> About this exercise: Return only the lines of the data below from the line with "NEW 2025 Ro" up to and including the line with "work. Bills that don’t stop coming.", exactly as written, with the pictures omitted.
Start of Data shown
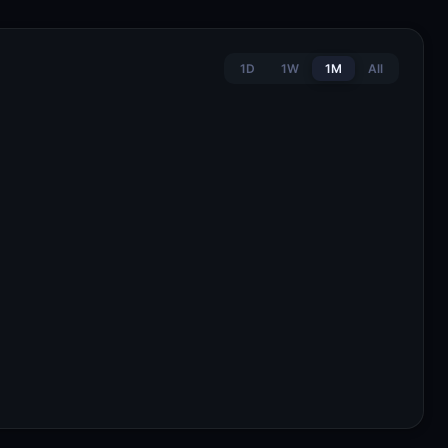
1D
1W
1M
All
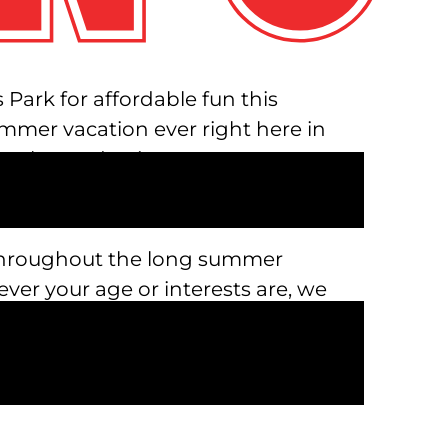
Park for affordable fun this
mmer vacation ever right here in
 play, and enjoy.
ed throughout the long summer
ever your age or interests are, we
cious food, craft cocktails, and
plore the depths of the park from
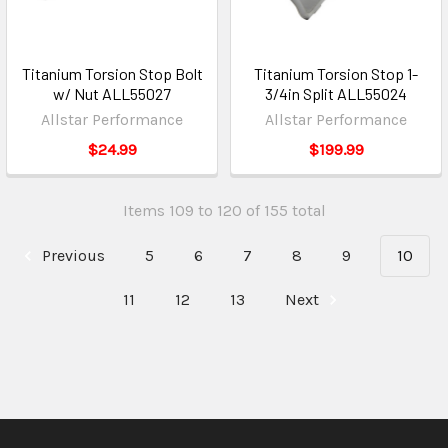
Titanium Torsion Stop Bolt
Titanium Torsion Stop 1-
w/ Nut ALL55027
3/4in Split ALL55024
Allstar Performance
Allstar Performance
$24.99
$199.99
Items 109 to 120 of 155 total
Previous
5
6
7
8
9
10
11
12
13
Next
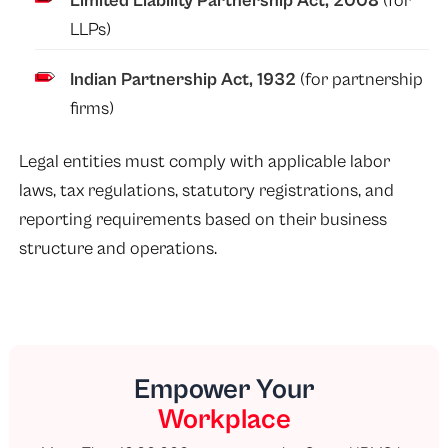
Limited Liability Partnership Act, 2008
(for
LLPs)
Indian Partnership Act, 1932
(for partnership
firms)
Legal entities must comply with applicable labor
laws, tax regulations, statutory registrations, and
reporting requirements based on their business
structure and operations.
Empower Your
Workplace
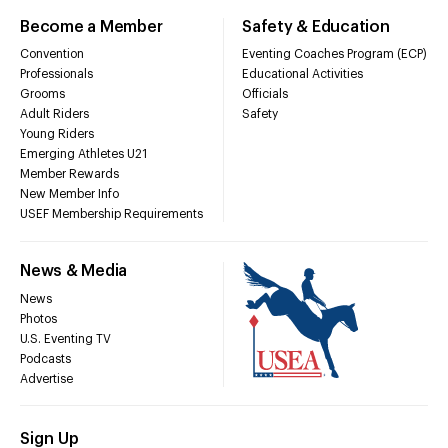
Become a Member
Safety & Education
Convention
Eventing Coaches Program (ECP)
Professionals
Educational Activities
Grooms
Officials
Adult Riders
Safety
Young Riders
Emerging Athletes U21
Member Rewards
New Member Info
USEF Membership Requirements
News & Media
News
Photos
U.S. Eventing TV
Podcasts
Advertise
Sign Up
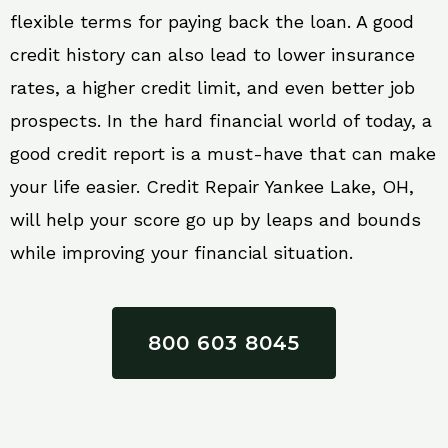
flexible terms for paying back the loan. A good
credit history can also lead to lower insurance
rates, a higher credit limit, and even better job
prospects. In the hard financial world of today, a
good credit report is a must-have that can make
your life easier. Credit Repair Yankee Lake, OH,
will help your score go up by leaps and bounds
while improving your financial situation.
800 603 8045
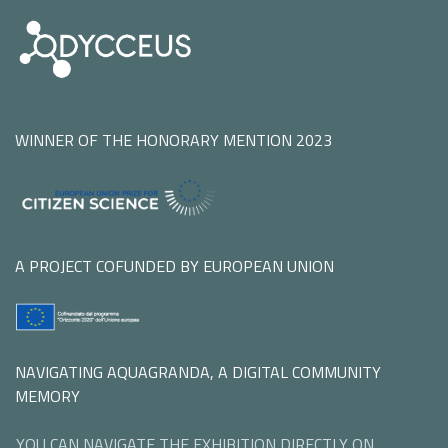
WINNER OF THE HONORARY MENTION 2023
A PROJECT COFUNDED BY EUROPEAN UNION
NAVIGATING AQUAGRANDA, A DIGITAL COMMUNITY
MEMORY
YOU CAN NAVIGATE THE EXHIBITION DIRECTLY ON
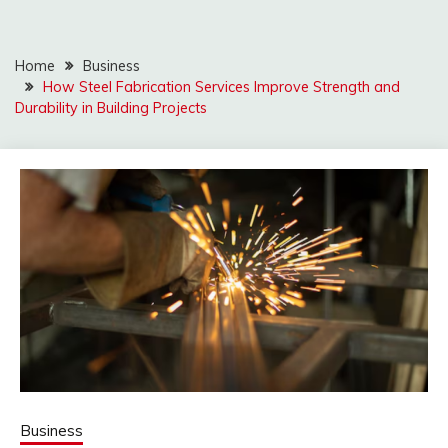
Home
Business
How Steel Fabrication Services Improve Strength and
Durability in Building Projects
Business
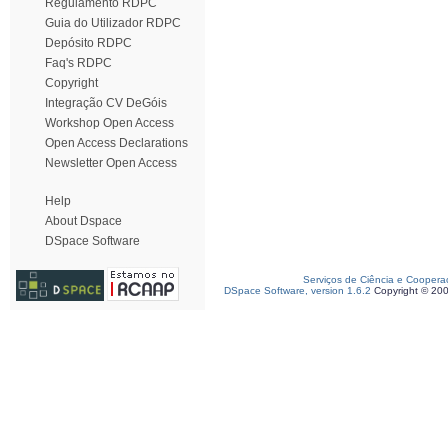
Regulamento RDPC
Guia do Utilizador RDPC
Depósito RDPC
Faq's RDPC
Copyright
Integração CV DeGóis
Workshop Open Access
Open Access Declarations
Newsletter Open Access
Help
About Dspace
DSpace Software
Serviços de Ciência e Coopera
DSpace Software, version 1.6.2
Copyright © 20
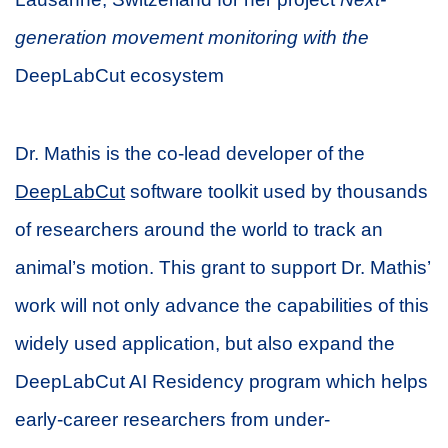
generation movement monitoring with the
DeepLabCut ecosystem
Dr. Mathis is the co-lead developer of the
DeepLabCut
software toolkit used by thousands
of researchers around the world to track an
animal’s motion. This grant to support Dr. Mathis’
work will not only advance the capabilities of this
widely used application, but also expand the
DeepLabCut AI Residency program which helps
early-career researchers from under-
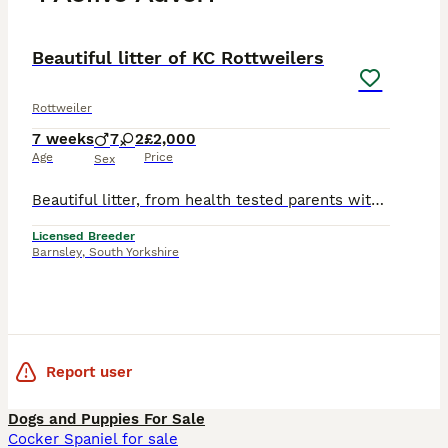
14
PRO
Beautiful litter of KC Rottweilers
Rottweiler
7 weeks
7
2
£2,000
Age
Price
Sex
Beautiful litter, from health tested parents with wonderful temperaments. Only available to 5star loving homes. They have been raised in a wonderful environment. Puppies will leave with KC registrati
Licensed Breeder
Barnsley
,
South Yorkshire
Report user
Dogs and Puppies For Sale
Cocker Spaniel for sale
End of Data shown
Start of Data shown
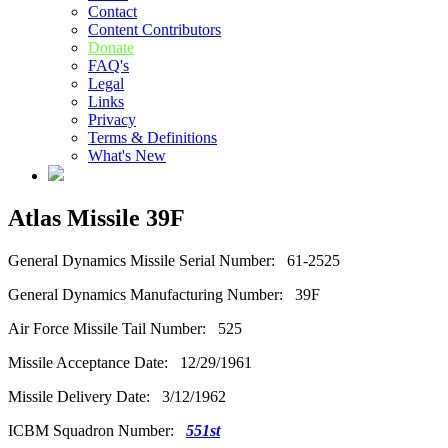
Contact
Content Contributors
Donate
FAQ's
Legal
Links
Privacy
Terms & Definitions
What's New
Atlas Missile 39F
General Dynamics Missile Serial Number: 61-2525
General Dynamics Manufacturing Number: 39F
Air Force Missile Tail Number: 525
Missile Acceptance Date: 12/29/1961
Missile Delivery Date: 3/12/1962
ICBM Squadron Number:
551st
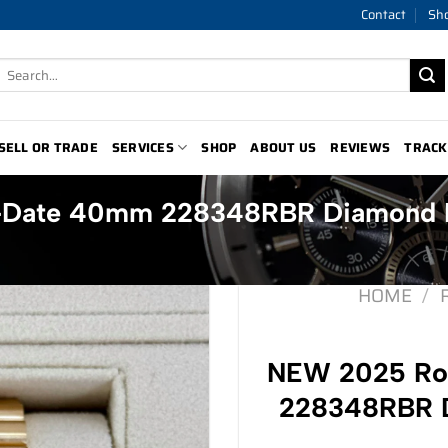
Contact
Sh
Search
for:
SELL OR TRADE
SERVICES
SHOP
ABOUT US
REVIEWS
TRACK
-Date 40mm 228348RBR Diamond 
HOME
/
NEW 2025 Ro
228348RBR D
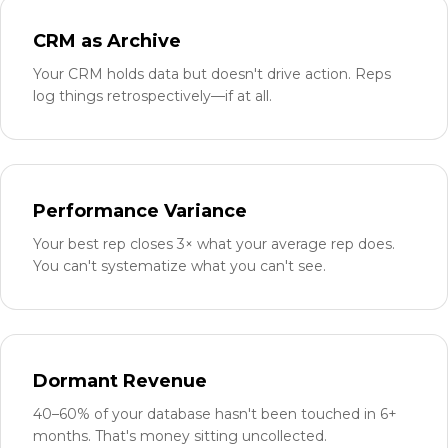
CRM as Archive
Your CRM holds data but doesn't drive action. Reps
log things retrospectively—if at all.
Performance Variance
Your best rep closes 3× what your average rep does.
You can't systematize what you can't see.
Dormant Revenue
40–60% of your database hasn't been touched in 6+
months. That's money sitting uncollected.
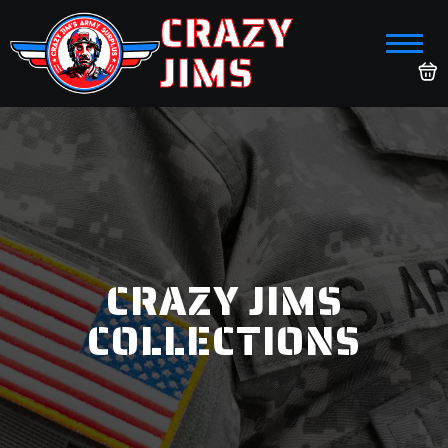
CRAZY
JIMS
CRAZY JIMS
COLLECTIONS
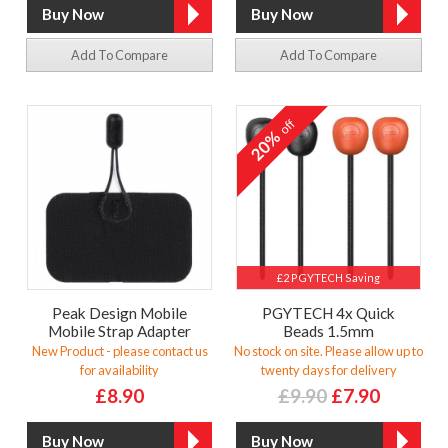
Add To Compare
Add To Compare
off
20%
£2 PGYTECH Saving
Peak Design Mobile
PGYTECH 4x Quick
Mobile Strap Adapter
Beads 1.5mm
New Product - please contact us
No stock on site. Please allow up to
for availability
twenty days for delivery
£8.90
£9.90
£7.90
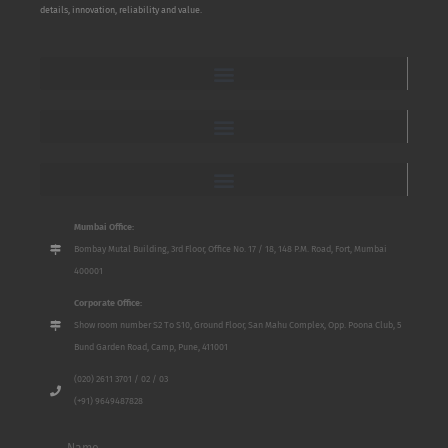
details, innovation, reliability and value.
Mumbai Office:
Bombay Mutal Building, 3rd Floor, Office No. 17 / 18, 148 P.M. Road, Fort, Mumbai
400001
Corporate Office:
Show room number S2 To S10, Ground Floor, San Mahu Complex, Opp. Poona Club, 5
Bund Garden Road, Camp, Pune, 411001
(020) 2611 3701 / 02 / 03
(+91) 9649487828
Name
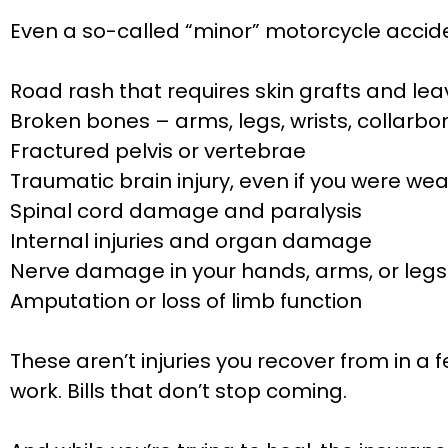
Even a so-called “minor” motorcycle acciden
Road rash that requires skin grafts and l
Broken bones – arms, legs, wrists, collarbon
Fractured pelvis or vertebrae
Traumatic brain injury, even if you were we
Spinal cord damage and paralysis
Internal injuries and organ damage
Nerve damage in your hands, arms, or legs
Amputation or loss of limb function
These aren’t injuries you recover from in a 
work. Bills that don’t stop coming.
End of Data shown
> Solution:
NEW 2025 Ro
228348RBR D
CRM as Archive
Your CRM holds data but doesn't drive action. Reps
log things retrospectively—if at all.
Performance Variance
Your best rep closes 3× what your average rep does.
You can't systematize what you can't see.
Dormant Revenue
40–60% of your database hasn't been touched in 6+
months. That's money sitting uncollected.
CRAZY
JIMS
CRAZY JIMS
COLLECTIONS
Add To Compare
Add To Compare
off
20%
£2 PGYTECH Saving
Peak Design Mobile
PGYTECH 4x Quick
Mobile Strap Adapter
Beads 1.5mm
New Product - please contact us
No stock on site. Please allow up to
for availability
twenty days for delivery
£8.90
£9.90
£7.90
details, innovation, reliability and value.
Mumbai Office:
Bombay Mutal Building, 3rd Floor, Office No. 17 / 18, 148 P.M. Road, Fort, Mumbai
400001
Corporate Office:
Show room number S2 To S10, Ground Floor, San Mahu Complex, Opp. Poona Club, 5
Bund Garden Road, Camp, Pune, 411001
(020) 2611 3701 / 02 / 03
(+91) 9649487828
Name
Even a so-called “minor” motorcycle acciden
Road rash that requires skin grafts and l
Broken bones – arms, legs, wrists, collarbon
Fractured pelvis or vertebrae
Traumatic brain injury, even if you were we
Spinal cord damage and paralysis
Internal injuries and organ damage
Nerve damage in your hands, arms, or legs
Amputation or loss of limb function
These aren’t injuries you recover from in a 
work. Bills that don’t stop coming.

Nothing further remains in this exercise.